Adding site search to Netlify sites using Elasticsearch
Static site generators (SSGs) such as 11ty allow us to build super-fast websites with great developer experience. Hosting platforms like Netlify allow us to rapidly iterate and release directly from GitHub.
SSGs are perfect for (mostly) static sites such as blogs (like this one!), corporate sites, documentation sites etc. Search, however, is not static. You can build static-ish site search using solutions such as Pagefind but these solutions have limitations in hosting environments and flexibility.
SaaS search solutions like Algolia have their place too, but the official Algolia x Netlify integration simply triggers a web crawl of a site rather than indexing content directly. Again, this limits flexibility and results in a delay between build and updating the search index.

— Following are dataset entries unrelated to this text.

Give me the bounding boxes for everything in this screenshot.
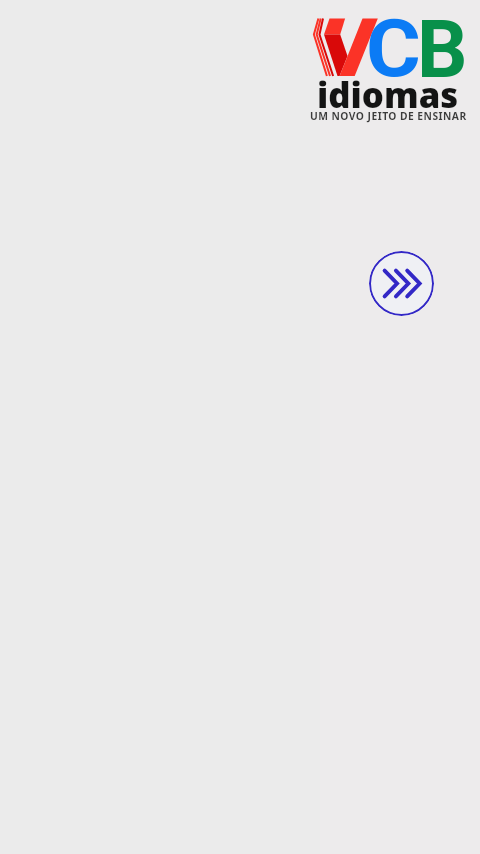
staticText: C (366, 3, 421, 96)
staticText: UM NOVO JEITO DE ENSINAR (310, 109, 467, 123)
staticText: B (417, 4, 468, 97)
staticText: idiomas (317, 71, 459, 118)
button[interactable]: Next (369, 251, 434, 316)
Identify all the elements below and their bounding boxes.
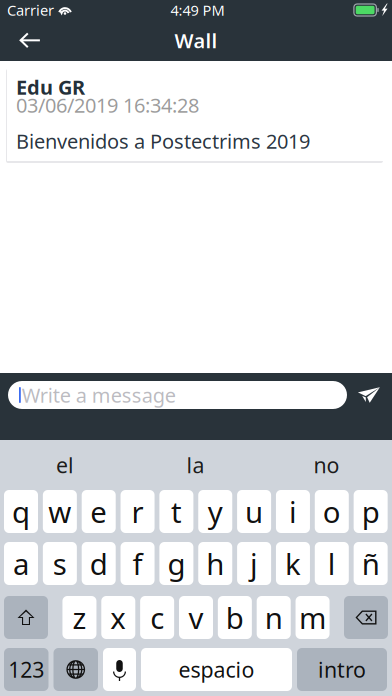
button[interactable]: e xyxy=(82,490,116,533)
staticText: x xyxy=(110,598,126,637)
button[interactable]: el xyxy=(0,440,130,490)
staticText: Write a message xyxy=(22,382,176,408)
button[interactable] xyxy=(54,648,98,691)
staticText: intro xyxy=(318,655,366,684)
staticText: r xyxy=(132,492,144,531)
staticText: i xyxy=(289,492,297,531)
staticText: g xyxy=(167,544,185,583)
button[interactable]: Write a message xyxy=(8,381,347,409)
button[interactable]: r xyxy=(121,490,155,533)
button[interactable]: b xyxy=(218,596,252,639)
staticText: 4:49 PM xyxy=(170,0,224,20)
button[interactable]: q xyxy=(4,490,38,533)
button[interactable]: f xyxy=(121,542,155,585)
button[interactable]: t xyxy=(159,490,193,533)
staticText: espacio xyxy=(178,655,254,684)
button[interactable] xyxy=(344,596,388,639)
staticText: e xyxy=(90,492,107,531)
button[interactable]: p xyxy=(354,490,388,533)
button[interactable]: d xyxy=(82,542,116,585)
button[interactable]: la xyxy=(130,440,261,490)
button[interactable]: y xyxy=(198,490,232,533)
staticText: v xyxy=(188,598,204,637)
staticText: Bienvenidos a Postectrims 2019 xyxy=(16,128,310,154)
staticText: u xyxy=(245,492,263,531)
button[interactable]: s xyxy=(43,542,77,585)
staticText: 123 xyxy=(8,655,44,684)
staticText: k xyxy=(285,544,301,583)
staticText: z xyxy=(72,598,86,637)
staticText: y xyxy=(208,492,223,531)
button[interactable]: no xyxy=(261,440,392,490)
button[interactable]: l xyxy=(315,542,349,585)
button[interactable]: i xyxy=(276,490,310,533)
button[interactable]: h xyxy=(198,542,232,585)
staticText: o xyxy=(323,492,341,531)
staticText: b xyxy=(226,598,244,637)
button[interactable]: x xyxy=(101,596,135,639)
button[interactable]: u xyxy=(237,490,271,533)
button[interactable]: g xyxy=(159,542,193,585)
button[interactable]: intro xyxy=(297,648,387,691)
staticText: f xyxy=(133,544,143,583)
button[interactable]: Send xyxy=(351,381,387,409)
staticText: q xyxy=(12,492,30,531)
button[interactable]: w xyxy=(43,490,77,533)
button[interactable]: ñ xyxy=(354,542,388,585)
staticText: h xyxy=(206,544,224,583)
staticText: Edu GR xyxy=(16,74,85,100)
button[interactable]: a xyxy=(4,542,38,585)
staticText: Wall xyxy=(174,27,218,54)
button[interactable]: v xyxy=(179,596,213,639)
button[interactable]: espacio xyxy=(141,648,292,691)
button[interactable]: c xyxy=(140,596,174,639)
staticText: no xyxy=(314,451,340,479)
staticText: la xyxy=(186,451,204,479)
staticText: p xyxy=(362,492,380,531)
staticText: t xyxy=(171,492,182,531)
button[interactable] xyxy=(103,648,136,691)
button[interactable] xyxy=(4,596,48,639)
staticText: s xyxy=(53,544,67,583)
staticText: 03/06/2019 16:34:28 xyxy=(16,92,199,118)
staticText: n xyxy=(265,598,283,637)
staticText: el xyxy=(56,451,74,479)
staticText: d xyxy=(90,544,108,583)
button[interactable]: n xyxy=(257,596,291,639)
staticText: Carrier xyxy=(7,0,54,20)
staticText: m xyxy=(299,598,326,637)
button[interactable]: o xyxy=(315,490,349,533)
button[interactable]: Back xyxy=(0,20,50,61)
button[interactable]: 123 xyxy=(4,648,48,691)
button[interactable]: k xyxy=(276,542,310,585)
staticText: ñ xyxy=(362,544,380,583)
staticText: a xyxy=(13,544,29,583)
staticText: c xyxy=(150,598,164,637)
staticText: l xyxy=(328,544,336,583)
button[interactable]: j xyxy=(237,542,271,585)
staticText: j xyxy=(250,544,258,583)
button[interactable]: m xyxy=(296,596,330,639)
staticText: w xyxy=(48,492,71,531)
button[interactable]: z xyxy=(62,596,96,639)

As a fan of elasticsearch I thought I would have a go at implementing search on this site using pure 11ty, Netlify and Elastic capabilities:
- Create a search index at build time with 11ty
- Update a remote elasticsearch index after build
- Use an Elastic search application to create a simple search experience
- Use Elastic Behavioral Analytics to capture search & click data
Sounds simple enough! Let's walk through the steps:
Create a search index at build time
There are a number of ways to do this, but I took the route that seemed the most simple to me - using nunjucks. I added a new nunjucks filter and a page template to render blog posts as ndjson
, which will be important later:
/* --- eleventy.js --- */
eleventyConfig.addNunjucksFilter("ndjson", (page)=> {
let d = new Date();
return JSON.stringify({
'url': 'https://simonhearne.com'+page.url,
'tags': page.data.tags,
'published': page.date,
'title': page.data.title,
'excerpt': page.data.excerpt,
'image': page.data.image,
'indexed': d.toISOString()
});
});
{# --- esindex.ndjson.njk --- #}
---
permalink: /esindex.ndjson
eleventyExcludeFromCollections: true
---
{%- for post in collections.posts %}
{ "index": {"_id": "{{post.url}}"}}
{{ post | ndjson | safe }}
{%- endfor %}
This creates a new file at build time, esindex.ndjson
, at the root of the published site directory.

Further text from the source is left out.